La rivoluzione gialla continua

Noynoy Aquino ha vinto le elezioni delle Filippine. Lo aspettano tante sfide, in primis il rilancio del processo democratico. La cronaca del direttore di Living City
presidente filippine

Tre ore di attesa per esercitare il mio diritto al voto in queste prime elezioni automatizzate. Ma che soddisfazione quando la piccola macchina nera, molto somigliante a un semplice fax, ma che invece è una macchina conta voti con tanto di scheda sim per trasmettere i risultati attraverso le reti dei telefoni cellulari, accetta la mia scheda! Poi, solo un’ora dopo la chiusura dei seggi, si possono già consultare i risultati sul web oltre che su radio e tv.

 

Noynoy Aquino ha vinto il seggio presidenziale. Sembra che questa sera le stelle stiano splendendo più lucenti sulle Filippine, quasi che le due icone di questa giovane democrazia, Cory e Ninoy Aquino, stiano sorridendo dal cielo nel vedere che uno dei loro figli eletto presidente delle Filippine.

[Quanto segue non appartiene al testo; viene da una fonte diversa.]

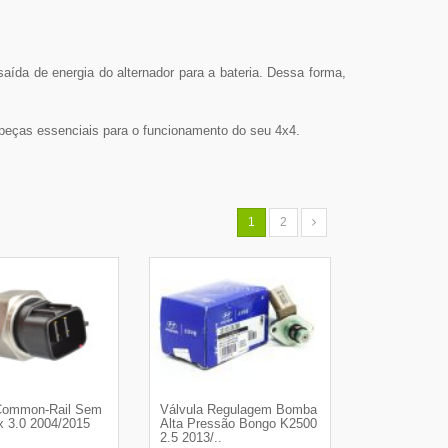
saída de energia do alternador para a bateria. Dessa forma,
peças essenciais para o funcionamento do seu 4x4.
1
2
Common-Rail Sem
Válvula Regulagem Bomba
x 3.0 2004/2015
Alta Pressão Bongo K2500
2.5 2013/..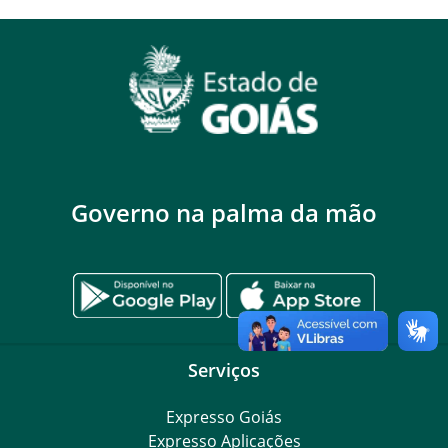
Governo na palma da mão
Serviços
Expresso Goiás
Expresso Aplicações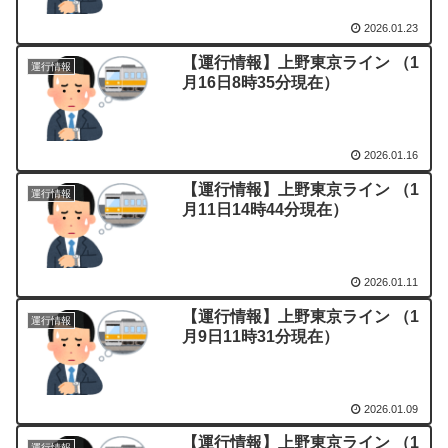
2026.01.23
【運行情報】上野東京ライン （1
運行情報
月16日8時35分現在）
2026.01.16
【運行情報】上野東京ライン （1
運行情報
月11日14時44分現在）
2026.01.11
【運行情報】上野東京ライン （1
運行情報
月9日11時31分現在）
2026.01.09
【運行情報】上野東京ライン （1
運行情報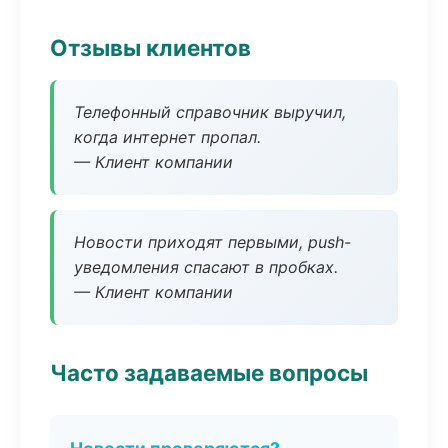
Отзывы клиентов
Телефонный справочник выручил,
когда интернет пропал.
— Клиент компании
Новости приходят первыми, push-
уведомления спасают в пробках.
— Клиент компании
Часто задаваемые вопросы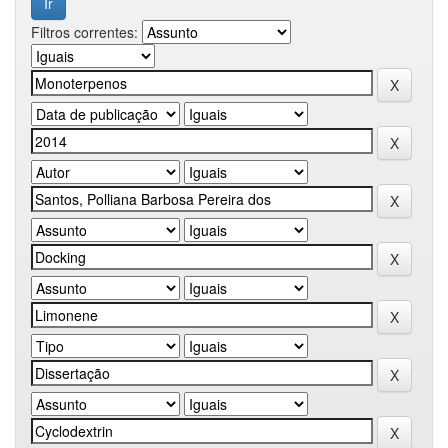
Filtros correntes: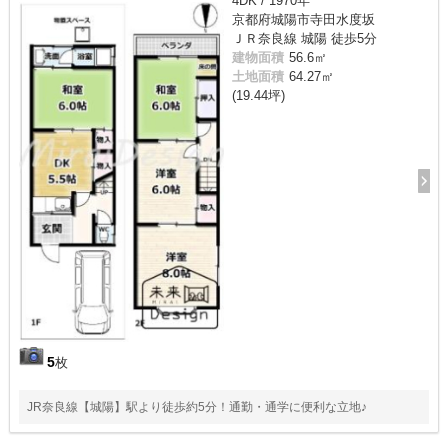
4DK / 1970年
京都府城陽市寺田水度坂
ＪＲ奈良線 城陽 徒歩5分
建物面積
56.6㎡
土地面積
64.27㎡
(19.44坪)
5
枚
JR奈良線【城陽】駅より徒歩約5分！通勤・通学に便利な立地♪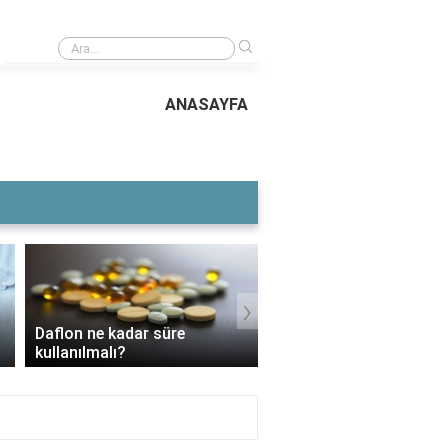
›
Emlak vergi bildirimi belgesinde hangi bilgiler 
ANASAYFA
›
Daflon ne kadar süre
3 Aylık Bebek Günde K
kullanılmalı?
Mama Yer?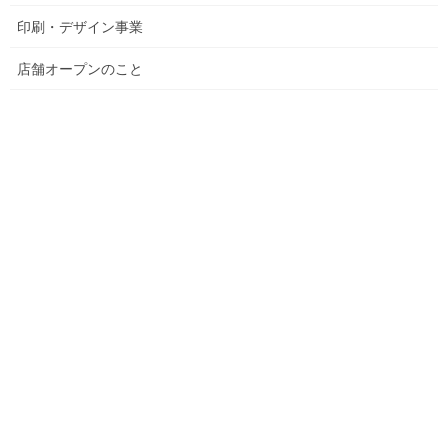
印刷・デザイン事業
店舗オープンのこと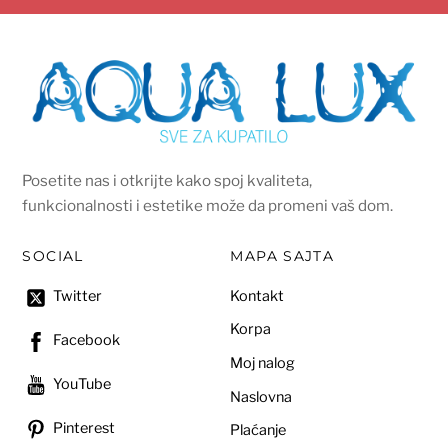
Posetite nas i otkrijte kako spoj kvaliteta,
funkcionalnosti i estetike može da promeni vaš dom.
SOCIAL
MAPA SAJTA
Kontakt
Twitter
Korpa
Facebook
Moj nalog
YouTube
Naslovna
Pinterest
Plaćanje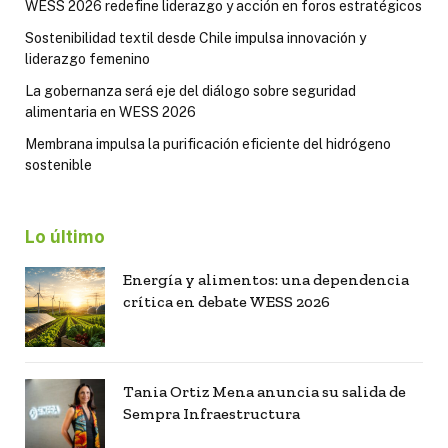
WESS 2026 redefine liderazgo y acción en foros estratégicos
Sostenibilidad textil desde Chile impulsa innovación y
liderazgo femenino
La gobernanza será eje del diálogo sobre seguridad
alimentaria en WESS 2026
Membrana impulsa la purificación eficiente del hidrógeno
sostenible
Lo último
Energía y alimentos: una dependencia
crítica en debate WESS 2026
Tania Ortiz Mena anuncia su salida de
Sempra Infraestructura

E più evidenti e numerosi sembrano anche i milioni di nastrini gialli, dal colore che ha sempre contraddistinto le campagne elettorali degli Aquino, e che da parecchi mesi adornano altrettanti milioni di automobili.

 

Nei giorni antecedenti le elezioni la tensione era altissima. Si erano preannunciati diversi scenari, quasi che stesse per arrivare il giudizio universale. Uno di questi era la possibilità che le elezioni venissero dichiarate nulle, con susseguente presa del potere da parte dei militari. Sei mesi prima, il massacro di 32 giornalisti e 40 persone altre persone nel Sud del Paese aveva tragicamente sottolineato il clima straordinariamente teso per la conquista del potere, anche a livello locale. Cinque giorni prima delle elezioni la maggioranza delle macchine predisposte allo spoglio delle schede sono state dichiarate difettose, con conseguente possibilità di dover posporre le elezioni. Invece, l’ingegno tipico dei filippini ha rimediato anche a questa situazione, e 65 mila schede elettroniche sono state sostituite nel giro di tre giorni. Ma stasera, Jose Melo, presidente delle Commissione elettorale, l’organo che presiede a tutte le operazioni di voto, appare rilassato mentre legge i risultati parziali che mostrano Aquino in testa nella corsa presidenziale.

 

Per Noynoy Aquino, però, il futuro si preannuncia tutto in salita. Lo aspettano infatti gli enormi e quasi insormontabili problemi che affliggono l’unica nazione cattolica in Asia. Nel sud, l’insurrezione di alcune tribù musulmane; in altre parti rurali del Paese, i ribelli comunisti che continuano a intralciare l’azione di governo; e infine il numero sempre crescente di filippini che cercano all’estero migliori condizioni di vita, per non parlare della corruzione e della povertà che affliggono la maggior parte della popolazione. Di positivo c’è che la gente, la gente normale, non ha smesso di sperare. Per questo forse Aquino diverrà presidente, perché incarna in qualche modo l’eredita’ dei suoi genitori, che, grazie alle loro vite esemplari, sono diventati parte del cuore e dell’anima di moltissimi filippini.

 

Una signora, appena uscita dal seggio mi dice: «Dobbiamo molto a Cory e Ninoy, non solo per aver restaurato la democrazia, ma anche per aver restituito al popolo la dignità di essere filippini. È giusto che sia loro figlio adesso a capo della nazione». Come sempre durante i momenti difficili, le speranze e le attese sono molto forti. Allo stesso tempo, il passato ha insegnato a questa gente come controllare l’euforia, nonostante l’indubbio valore che queste elezioni rappresentano per molti filippini. La rivoluzione pacifica iniziata da Ninoy Aquino, che ha pagato con la vita la fedeltà alla democrazia, e proseguita dalla moglie Cory nei suoi intrepidi e coraggiosi anni da presidente, continua ora con la vittoria di Noynoy. I sacrifici fatti da questa famiglia per il bene della nazione, non sono dunque andati perduti.